- [Task directions] Please work out how many lines in the data below hold the word "column", and state only the number.

- [Dataset entries]
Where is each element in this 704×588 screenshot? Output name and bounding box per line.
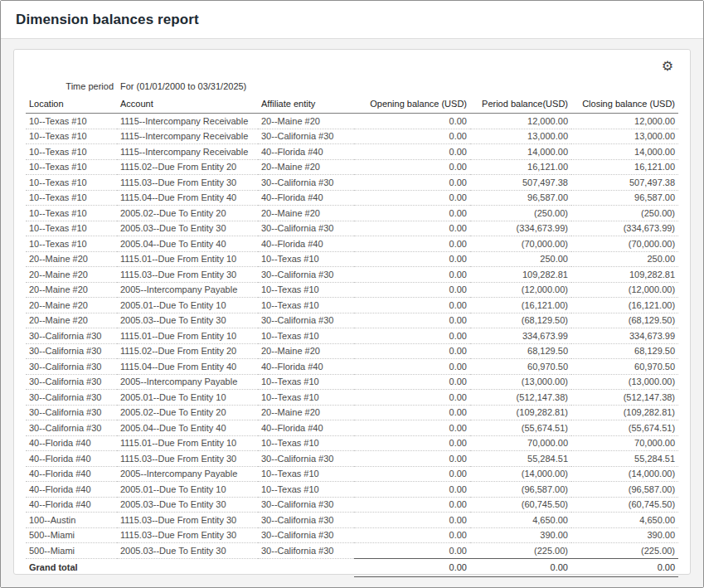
cell-period-balance[interactable]: (16,121.00) [470,298,571,313]
cell-affiliate-entity: 30--California #30 [258,313,354,328]
cell-period-balance[interactable]: 60,970.50 [470,359,571,375]
cell-location: 20--Maine #20 [26,282,117,298]
cell-period-balance[interactable]: (96,587.00) [470,482,571,498]
cell-affiliate-entity: 40--Florida #40 [258,420,354,436]
cell-affiliate-entity: 20--Maine #20 [258,343,354,359]
cell-opening-balance: 0.00 [354,114,470,129]
cell-period-balance[interactable]: 68,129.50 [470,343,571,359]
cell-account: 2005--Intercompany Payable [117,374,258,390]
grand-total-opening-balance: 0.00 [354,558,470,576]
cell-period-balance[interactable]: 14,000.00 [470,144,571,160]
cell-affiliate-entity: 40--Florida #40 [258,236,354,252]
cell-period-balance[interactable]: (109,282.81) [470,405,571,420]
cell-affiliate-entity: 20--Maine #20 [258,206,354,221]
cell-period-balance[interactable]: (60,745.50) [470,497,571,513]
cell-period-balance[interactable]: (68,129.50) [470,313,571,328]
table-row: 10--Texas #101115--Intercompany Receivab… [26,129,678,144]
cell-closing-balance: (55,674.51) [571,420,678,436]
cell-location: 10--Texas #10 [26,236,117,252]
cell-location: 10--Texas #10 [26,159,117,175]
table-row: 30--California #302005.01--Due To Entity… [26,390,678,406]
table-row: 20--Maine #202005.01--Due To Entity 1010… [26,298,678,313]
table-row: 40--Florida #402005.03--Due To Entity 30… [26,497,678,513]
cell-location: 30--California #30 [26,328,117,344]
cell-period-balance[interactable]: (14,000.00) [470,466,571,482]
cell-affiliate-entity: 10--Texas #10 [258,390,354,406]
cell-opening-balance: 0.00 [354,513,470,528]
cell-period-balance[interactable]: (55,674.51) [470,420,571,436]
cell-closing-balance: 109,282.81 [571,267,678,283]
cell-opening-balance: 0.00 [354,543,470,559]
cell-period-balance[interactable]: (250.00) [470,206,571,221]
cell-closing-balance: 96,587.00 [571,190,678,206]
cell-period-balance[interactable]: (70,000.00) [470,236,571,252]
table-row: 40--Florida #402005.01--Due To Entity 10… [26,482,678,498]
cell-account: 2005.02--Due To Entity 20 [117,206,258,221]
cell-location: 10--Texas #10 [26,206,117,221]
cell-opening-balance: 0.00 [354,435,470,451]
cell-account: 1115.03--Due From Entity 30 [117,267,258,283]
cell-opening-balance: 0.00 [354,359,470,375]
cell-period-balance[interactable]: 109,282.81 [470,267,571,283]
column-header-account: Account [117,96,258,114]
cell-closing-balance: (70,000.00) [571,236,678,252]
content-area: ⚙ Time period For (01/01/2000 to 03/31/2… [1,39,703,587]
cell-account: 2005.04--Due To Entity 40 [117,420,258,436]
cell-closing-balance: (334,673.99) [571,221,678,236]
app-window: Dimension balances report ⚙ [0,0,704,588]
cell-affiliate-entity: 30--California #30 [258,451,354,467]
cell-closing-balance: (13,000.00) [571,374,678,390]
cell-period-balance[interactable]: 507,497.38 [470,175,571,191]
cell-closing-balance: 4,650.00 [571,513,678,528]
cell-account: 2005.01--Due To Entity 10 [117,390,258,406]
table-row: 30--California #301115.04--Due From Enti… [26,359,678,375]
table-row: 10--Texas #101115--Intercompany Receivab… [26,114,678,129]
cell-period-balance[interactable]: (13,000.00) [470,374,571,390]
cell-period-balance[interactable]: (334,673.99) [470,221,571,236]
cell-account: 1115.02--Due From Entity 20 [117,343,258,359]
cell-period-balance[interactable]: (512,147.38) [470,390,571,406]
cell-affiliate-entity: 20--Maine #20 [258,405,354,420]
time-period-value: For (01/01/2000 to 03/31/2025) [117,78,678,96]
cell-period-balance[interactable]: (225.00) [470,543,571,559]
cell-closing-balance: (68,129.50) [571,313,678,328]
cell-period-balance[interactable]: 12,000.00 [470,114,571,129]
cell-period-balance[interactable]: 250.00 [470,251,571,267]
settings-gear-button[interactable]: ⚙ [658,58,677,75]
cell-opening-balance: 0.00 [354,221,470,236]
table-row: 30--California #302005.04--Due To Entity… [26,420,678,436]
cell-period-balance[interactable]: 16,121.00 [470,159,571,175]
cell-affiliate-entity: 30--California #30 [258,175,354,191]
cell-account: 1115--Intercompany Receivable [117,114,258,129]
table-row: 40--Florida #401115.01--Due From Entity … [26,435,678,451]
table-row: 100--Austin1115.03--Due From Entity 3030… [26,513,678,528]
cell-period-balance[interactable]: 96,587.00 [470,190,571,206]
table-row: 20--Maine #202005--Intercompany Payable1… [26,282,678,298]
table-row: 10--Texas #102005.04--Due To Entity 4040… [26,236,678,252]
table-row: 40--Florida #401115.03--Due From Entity … [26,451,678,467]
column-header-period-balance: Period balance(USD) [470,96,571,114]
cell-period-balance[interactable]: (12,000.00) [470,282,571,298]
table-row: 500--Miami1115.03--Due From Entity 3030-… [26,527,678,543]
cell-period-balance[interactable]: 13,000.00 [470,129,571,144]
cell-period-balance[interactable]: 4,650.00 [470,513,571,528]
cell-period-balance[interactable]: 55,284.51 [470,451,571,467]
table-row: 30--California #301115.02--Due From Enti… [26,343,678,359]
cell-closing-balance: 16,121.00 [571,159,678,175]
table-row: 500--Miami2005.03--Due To Entity 3030--C… [26,543,678,559]
cell-affiliate-entity: 10--Texas #10 [258,282,354,298]
grand-total-spacer-affiliate [258,558,354,576]
cell-period-balance[interactable]: 70,000.00 [470,435,571,451]
cell-account: 2005.03--Due To Entity 30 [117,313,258,328]
cell-affiliate-entity: 30--California #30 [258,221,354,236]
cell-location: 20--Maine #20 [26,313,117,328]
cell-opening-balance: 0.00 [354,267,470,283]
cell-closing-balance: 70,000.00 [571,435,678,451]
cell-period-balance[interactable]: 334,673.99 [470,328,571,344]
cell-opening-balance: 0.00 [354,390,470,406]
cell-period-balance[interactable]: 390.00 [470,527,571,543]
cell-closing-balance: 250.00 [571,251,678,267]
table-row: 10--Texas #102005.03--Due To Entity 3030… [26,221,678,236]
cell-closing-balance: 507,497.38 [571,175,678,191]
cell-closing-balance: (250.00) [571,206,678,221]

- [The completed task] 2